Con la reciente modificación a la Ley Electoral de Quintana Roo, la jauría que se mantenía inquieta ha podido liberarse e iniciar su proselitismo en busca de una de las candidaturas a los cargos de elección popular que se disputarán el próximo 2010.
Comentarios van, comentarios vienen sobre los posibles candidatos a ocupar la gubernatura, los 25 puestos legislativos del Congreso de Estado y 9 Presidencias Municipales, sin embargo, lo que no se escucha para nada son las alternativas de solución de tantos problemas que aquejan a la sociedad quintanarroense, lo único que se escucha es la ubicación política de los muchos suspirantes, de su imagen popular y de sus relaciones personales con los dirigentes partidistas para lograr alcanzar el hueso que desean.
Ante el inminente proceso electoral que renovará los poderes Legislativo y Ejecutivo del estado y los Municipios, los ciudadanos debemos de tener muy presente el último proceso electoral del pasado julio en el que pudimos darnos cuenta claramente de que a los políticos quintanarroenses no les interesa en lo más mínimo, tan sólo quieren el poder, por el poder mismo, las necesidades reales del pueblo son nimiedades.
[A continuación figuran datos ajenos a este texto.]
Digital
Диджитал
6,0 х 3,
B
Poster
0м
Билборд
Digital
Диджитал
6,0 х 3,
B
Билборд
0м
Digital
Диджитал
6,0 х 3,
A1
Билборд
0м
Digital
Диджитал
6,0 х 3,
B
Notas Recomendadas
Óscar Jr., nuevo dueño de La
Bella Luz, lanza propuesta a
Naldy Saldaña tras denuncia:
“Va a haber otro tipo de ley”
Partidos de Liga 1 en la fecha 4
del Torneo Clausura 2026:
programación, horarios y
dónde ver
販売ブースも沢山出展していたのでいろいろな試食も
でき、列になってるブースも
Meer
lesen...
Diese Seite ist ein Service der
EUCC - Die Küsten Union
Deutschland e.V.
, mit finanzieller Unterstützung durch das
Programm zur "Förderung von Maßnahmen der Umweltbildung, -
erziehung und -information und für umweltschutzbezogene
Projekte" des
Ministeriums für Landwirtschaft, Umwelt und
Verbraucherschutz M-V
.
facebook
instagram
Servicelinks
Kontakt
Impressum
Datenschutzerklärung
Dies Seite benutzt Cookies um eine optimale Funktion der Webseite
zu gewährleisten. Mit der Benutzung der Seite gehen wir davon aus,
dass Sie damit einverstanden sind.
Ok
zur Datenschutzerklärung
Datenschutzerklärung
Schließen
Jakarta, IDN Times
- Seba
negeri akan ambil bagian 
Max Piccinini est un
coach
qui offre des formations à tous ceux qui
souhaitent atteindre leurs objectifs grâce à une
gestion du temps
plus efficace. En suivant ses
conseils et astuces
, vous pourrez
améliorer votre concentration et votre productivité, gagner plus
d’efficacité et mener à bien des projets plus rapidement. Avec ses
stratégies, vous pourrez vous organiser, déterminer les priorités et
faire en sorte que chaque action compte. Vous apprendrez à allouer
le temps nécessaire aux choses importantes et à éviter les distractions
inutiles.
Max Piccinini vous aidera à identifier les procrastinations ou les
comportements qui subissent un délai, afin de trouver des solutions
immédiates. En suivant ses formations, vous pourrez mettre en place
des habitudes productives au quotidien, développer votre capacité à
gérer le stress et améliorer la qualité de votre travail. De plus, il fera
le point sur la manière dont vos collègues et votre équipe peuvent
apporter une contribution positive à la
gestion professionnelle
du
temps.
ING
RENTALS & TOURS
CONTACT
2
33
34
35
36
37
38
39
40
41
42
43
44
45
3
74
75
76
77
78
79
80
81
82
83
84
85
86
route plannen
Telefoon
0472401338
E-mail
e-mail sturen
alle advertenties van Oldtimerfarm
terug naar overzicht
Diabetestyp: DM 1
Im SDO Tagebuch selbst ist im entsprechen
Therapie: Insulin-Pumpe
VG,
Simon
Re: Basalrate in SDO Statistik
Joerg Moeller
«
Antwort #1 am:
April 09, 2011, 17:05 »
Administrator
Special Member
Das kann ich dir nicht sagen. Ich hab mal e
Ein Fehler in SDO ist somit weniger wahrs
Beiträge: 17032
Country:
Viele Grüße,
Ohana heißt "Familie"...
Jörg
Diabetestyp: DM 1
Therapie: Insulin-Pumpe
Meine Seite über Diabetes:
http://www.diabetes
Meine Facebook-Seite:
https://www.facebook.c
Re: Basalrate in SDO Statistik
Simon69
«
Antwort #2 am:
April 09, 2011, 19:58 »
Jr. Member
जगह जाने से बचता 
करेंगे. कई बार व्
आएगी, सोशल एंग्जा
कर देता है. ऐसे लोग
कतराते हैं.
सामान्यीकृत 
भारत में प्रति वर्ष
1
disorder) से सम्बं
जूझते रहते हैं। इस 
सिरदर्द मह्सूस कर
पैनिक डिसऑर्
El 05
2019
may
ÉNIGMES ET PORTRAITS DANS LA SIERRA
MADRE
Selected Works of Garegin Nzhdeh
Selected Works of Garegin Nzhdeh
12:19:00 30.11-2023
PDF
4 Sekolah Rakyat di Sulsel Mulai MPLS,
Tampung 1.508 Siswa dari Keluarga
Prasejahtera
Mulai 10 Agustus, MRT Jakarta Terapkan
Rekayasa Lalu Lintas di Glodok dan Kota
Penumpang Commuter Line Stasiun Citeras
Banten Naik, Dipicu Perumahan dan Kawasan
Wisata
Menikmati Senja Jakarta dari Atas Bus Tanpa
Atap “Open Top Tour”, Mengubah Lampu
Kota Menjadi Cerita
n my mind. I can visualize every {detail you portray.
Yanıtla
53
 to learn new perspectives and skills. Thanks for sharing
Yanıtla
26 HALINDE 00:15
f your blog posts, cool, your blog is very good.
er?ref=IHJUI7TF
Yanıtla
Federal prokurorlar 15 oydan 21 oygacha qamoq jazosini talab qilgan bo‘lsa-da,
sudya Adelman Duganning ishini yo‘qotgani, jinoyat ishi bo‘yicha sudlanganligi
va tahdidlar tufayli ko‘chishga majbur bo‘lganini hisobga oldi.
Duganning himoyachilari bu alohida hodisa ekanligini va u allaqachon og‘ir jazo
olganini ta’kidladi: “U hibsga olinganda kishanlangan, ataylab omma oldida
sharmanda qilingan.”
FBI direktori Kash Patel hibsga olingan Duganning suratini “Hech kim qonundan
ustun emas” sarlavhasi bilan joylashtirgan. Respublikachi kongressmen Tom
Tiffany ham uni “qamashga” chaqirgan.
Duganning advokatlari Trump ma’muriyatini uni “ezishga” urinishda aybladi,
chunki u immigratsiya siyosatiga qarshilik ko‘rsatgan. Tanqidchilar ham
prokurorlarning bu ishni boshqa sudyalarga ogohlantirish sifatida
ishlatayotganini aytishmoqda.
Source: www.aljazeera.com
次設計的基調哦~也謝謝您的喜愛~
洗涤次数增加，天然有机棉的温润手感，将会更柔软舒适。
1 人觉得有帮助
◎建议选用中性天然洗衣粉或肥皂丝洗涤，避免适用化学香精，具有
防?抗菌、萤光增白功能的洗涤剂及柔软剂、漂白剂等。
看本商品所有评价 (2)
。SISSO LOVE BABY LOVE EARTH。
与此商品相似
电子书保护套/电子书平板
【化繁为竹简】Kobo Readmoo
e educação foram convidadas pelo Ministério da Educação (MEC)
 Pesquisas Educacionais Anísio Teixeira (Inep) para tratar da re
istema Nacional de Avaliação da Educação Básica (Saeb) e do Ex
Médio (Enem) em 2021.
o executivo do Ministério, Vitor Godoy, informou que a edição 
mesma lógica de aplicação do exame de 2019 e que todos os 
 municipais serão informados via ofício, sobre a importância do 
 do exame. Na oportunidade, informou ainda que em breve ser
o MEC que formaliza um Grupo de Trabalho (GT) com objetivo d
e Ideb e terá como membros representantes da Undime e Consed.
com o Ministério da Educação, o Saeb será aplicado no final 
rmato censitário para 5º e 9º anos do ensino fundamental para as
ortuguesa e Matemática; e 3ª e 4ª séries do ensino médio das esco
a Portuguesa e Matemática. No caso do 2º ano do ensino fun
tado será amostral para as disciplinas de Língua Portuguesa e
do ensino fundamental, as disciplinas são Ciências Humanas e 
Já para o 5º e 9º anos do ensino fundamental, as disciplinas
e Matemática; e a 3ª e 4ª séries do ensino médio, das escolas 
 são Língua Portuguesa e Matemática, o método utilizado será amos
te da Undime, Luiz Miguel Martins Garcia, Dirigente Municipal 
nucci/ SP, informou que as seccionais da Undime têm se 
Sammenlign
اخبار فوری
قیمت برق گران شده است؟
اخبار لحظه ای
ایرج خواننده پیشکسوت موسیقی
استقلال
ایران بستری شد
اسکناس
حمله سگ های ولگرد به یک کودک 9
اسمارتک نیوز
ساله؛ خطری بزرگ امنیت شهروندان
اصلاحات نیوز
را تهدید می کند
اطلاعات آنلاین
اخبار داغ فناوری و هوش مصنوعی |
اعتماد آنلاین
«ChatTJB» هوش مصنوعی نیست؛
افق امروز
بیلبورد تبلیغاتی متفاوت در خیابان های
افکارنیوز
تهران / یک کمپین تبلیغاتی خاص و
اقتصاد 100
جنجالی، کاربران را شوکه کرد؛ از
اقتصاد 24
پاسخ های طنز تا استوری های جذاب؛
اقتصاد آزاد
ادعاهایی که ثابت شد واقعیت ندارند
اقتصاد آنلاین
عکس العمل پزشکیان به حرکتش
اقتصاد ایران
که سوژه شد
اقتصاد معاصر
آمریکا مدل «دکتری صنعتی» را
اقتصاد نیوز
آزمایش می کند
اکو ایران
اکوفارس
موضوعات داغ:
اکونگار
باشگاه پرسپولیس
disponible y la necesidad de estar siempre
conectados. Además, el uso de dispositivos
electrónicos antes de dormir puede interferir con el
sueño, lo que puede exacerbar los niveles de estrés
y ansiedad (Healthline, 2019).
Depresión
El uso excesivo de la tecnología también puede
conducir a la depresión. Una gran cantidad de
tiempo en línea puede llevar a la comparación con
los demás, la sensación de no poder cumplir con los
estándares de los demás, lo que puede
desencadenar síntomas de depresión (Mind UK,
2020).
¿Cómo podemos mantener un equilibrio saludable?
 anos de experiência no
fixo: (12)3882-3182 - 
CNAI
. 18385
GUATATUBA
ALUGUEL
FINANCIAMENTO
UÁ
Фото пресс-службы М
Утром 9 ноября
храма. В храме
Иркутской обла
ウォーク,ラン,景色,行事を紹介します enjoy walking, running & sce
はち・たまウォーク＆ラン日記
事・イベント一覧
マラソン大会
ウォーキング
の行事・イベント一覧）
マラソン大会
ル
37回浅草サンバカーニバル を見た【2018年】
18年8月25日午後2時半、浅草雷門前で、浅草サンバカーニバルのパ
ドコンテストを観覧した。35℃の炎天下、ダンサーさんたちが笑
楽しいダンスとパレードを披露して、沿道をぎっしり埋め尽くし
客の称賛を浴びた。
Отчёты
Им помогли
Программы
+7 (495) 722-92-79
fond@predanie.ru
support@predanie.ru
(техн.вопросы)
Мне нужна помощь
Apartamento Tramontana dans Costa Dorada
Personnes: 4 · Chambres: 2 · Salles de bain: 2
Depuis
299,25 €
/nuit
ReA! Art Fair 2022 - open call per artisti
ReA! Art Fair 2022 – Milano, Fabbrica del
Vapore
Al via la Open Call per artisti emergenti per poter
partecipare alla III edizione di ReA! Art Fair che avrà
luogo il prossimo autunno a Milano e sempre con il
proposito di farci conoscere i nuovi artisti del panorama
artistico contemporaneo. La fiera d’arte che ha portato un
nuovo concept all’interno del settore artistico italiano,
Los quintanarroenses debemos de tener muy presente que en las campañas políticas pasadas, los resultados obtenidos por los diferentes partidos, se dieron principalmente por el derroche de recursos económicos que se destinaron para la compra de conciencias (los votos) y no por las propuestas de los candidatos, como es costumbre política en nuestro México, medrar con el hambre y las necesidades del pueblo.
Para los ciudadanos de Quintana Roo, el próximos proceso electoral, que ajustará los tiempos estatales con los federales, debe de ser la oportunidad para expresarle a los políticos nuestra inconformidad por los magros resultados de las distintas administraciones municipales y la estatal así como el desempeño de los legisladores, tanto Diputados como Regidores, quienes han dejado muy en claro que para ellos, lo más importante es quedar bien con los de arriba, mientras los de abajo padecen males que cada día son más severos y que merman las pocas posibilidades de mejorar nuestras condiciones de vida.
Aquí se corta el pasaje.